Ankündigung der neuen Großrechnerfamilie 5990 bringt PCM zumindest technisch in Front:Amdahl bietet schnellsten Kommerz-Mainframe

13.05.1988

MÜNCHEN (CW) - Wieder einmal hat Amdahl die Nase vorn: Die neuen Großrechner 5990 des Unternehmens leisten 100 MIPS (Modell 1400) beziehungsweise 62 MIPS (Modell 700).

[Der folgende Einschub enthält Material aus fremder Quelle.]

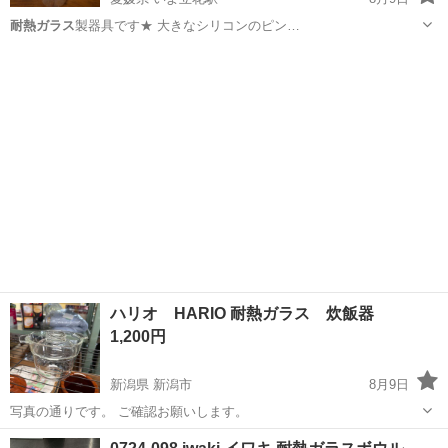
耐熱ガラス
製器具です★ 大きなシリコンのピン…
愛媛
松山市
いよ立花駅
食器
ハリオ HARIO 耐熱ガラス 炊飯器
1,200円
新潟県 新潟市
8月9日
写真の通りです。 ご確認お願いします。
新潟
新潟市
その他
HARIO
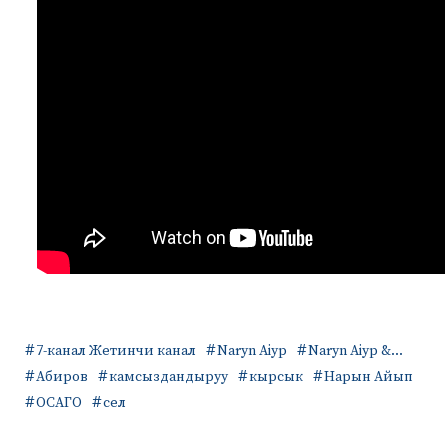
7-канал Жетинчи канал
Naryn Aiyp
Naryn Aiyp &...
Абиров
камсыздандыруу
кырсык
Нарын Айып
ОСАГО
сел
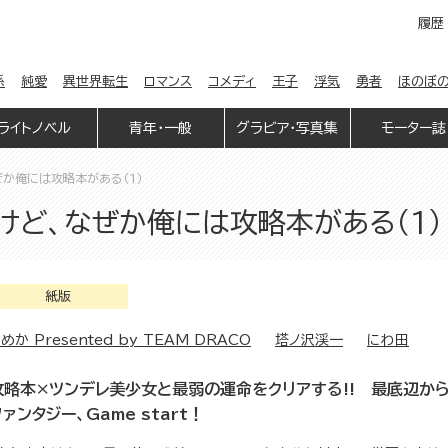
履歴
係
純愛
異世界転生
ロマンス
コメディ
王子
浮気
勇者
ほのぼ
ライトノベル
青年・一般
グラビア・写真集
モーター誌
か俺には攻略本がある（1）
けど、なぜか俺には攻略本がある（1）
紙版
めか Presented by TEAM DRACO
塔ノ沢渓一
にわ田
攻略本×ツンデレ美少女と最弱の運命をクリアする!! 最底辺か
ァンタジー、Game start！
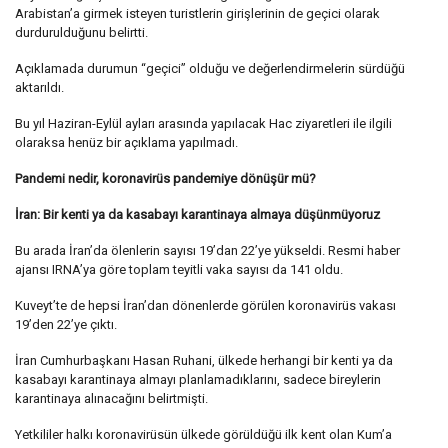
Arabistan’a girmek isteyen turistlerin girişlerinin de geçici olarak
durdurulduğunu belirtti.
Açıklamada durumun “geçici” olduğu ve değerlendirmelerin sürdüğü
aktarıldı.
Bu yıl Haziran-Eylül ayları arasında yapılacak Hac ziyaretleri ile ilgili
olaraksa henüz bir açıklama yapılmadı.
Pandemi nedir, koronavirüs pandemiye dönüşür mü?
İran: Bir kenti ya da kasabayı karantinaya almaya düşünmüyoruz
Bu arada İran’da ölenlerin sayısı 19’dan 22’ye yükseldi. Resmi haber
ajansı IRNA’ya göre toplam teyitli vaka sayısı da 141 oldu.
Kuveyt’te de hepsi İran’dan dönenlerde görülen koronavirüs vakası
19’den 22’ye çıktı.
İran Cumhurbaşkanı Hasan Ruhani, ülkede herhangi bir kenti ya da
kasabayı karantinaya almayı planlamadıklarını, sadece bireylerin
karantinaya alınacağını belirtmişti.
Yetkililer halkı koronavirüsün ülkede görüldüğü ilk kent olan Kum’a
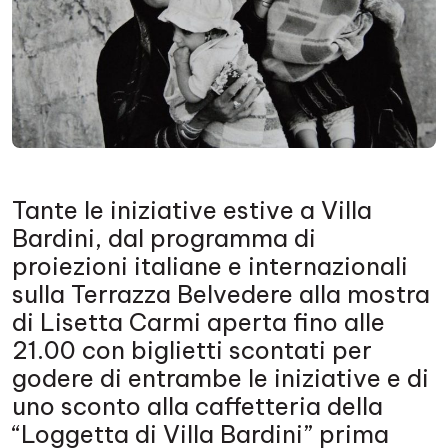
Tante le iniziative estive a Villa
Bardini, dal programma di
proiezioni italiane e internazionali
sulla Terrazza Belvedere alla mostra
di Lisetta Carmi aperta fino alle
21.00 con biglietti scontati per
godere di entrambe le iniziative e di
uno sconto alla caffetteria della
“Loggetta di Villa Bardini” prima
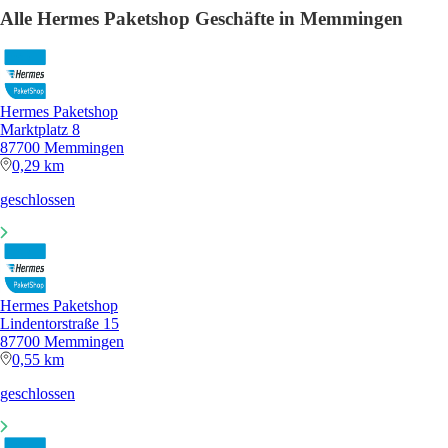
Alle Hermes Paketshop Geschäfte in Memmingen
Hermes Paketshop
Marktplatz 8
87700 Memmingen
0,29 km
geschlossen
Hermes Paketshop
Lindentorstraße 15
87700 Memmingen
0,55 km
geschlossen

Der ebenfalls neu angekündigte Speicherprozessor 6100, der bis zu 15 gleichzeitig aktive 4,5-MB-pro-Sekunde-Kanäle bedient, soll zu einer deutlichen Vereinfachung des Speichermanagements führen.

Die neue Rechnerserie besteht aus einem Dual-Prozessor, dem Modell 5990-700 und einem 4fach-Multiprozessor, dem 5990-1400. Laut Amdahl ist die Zykluszeit der einzelnen CPUs von 10 Nanosekunden die kürzeste der Branche. Außerdem wurde die Reihe 5890 um einen neuen 2fach-Multiprozessor erweitert.

Zum erstenmal setzte Amdahl nach eigenen Angaben LSI-Chips/ ECL-V mit Schaltzeiten von 180 Picosekunden ein, die die Implementierung einer ganzen CPU 5990 auf einer einzigen, mehrlagigen Platine ermöglichten.

Zudem enthalte eine neue Chip-Version sowohl Logikschaltungen als auch Microcode in einem Chip. Dadurch werde die Kommunikation zwischen Boards und den Chips auf ein Mindestmaß reduziert, was eine schnellere Informationsverarbeitung zur Folge habe. Weniger Bauteile und im Feld austauschbare Einheiten setzten das Ausfallrisiko herab, verkürzten Wartungszeiten und erhöhten die Systemverfügbarkeit.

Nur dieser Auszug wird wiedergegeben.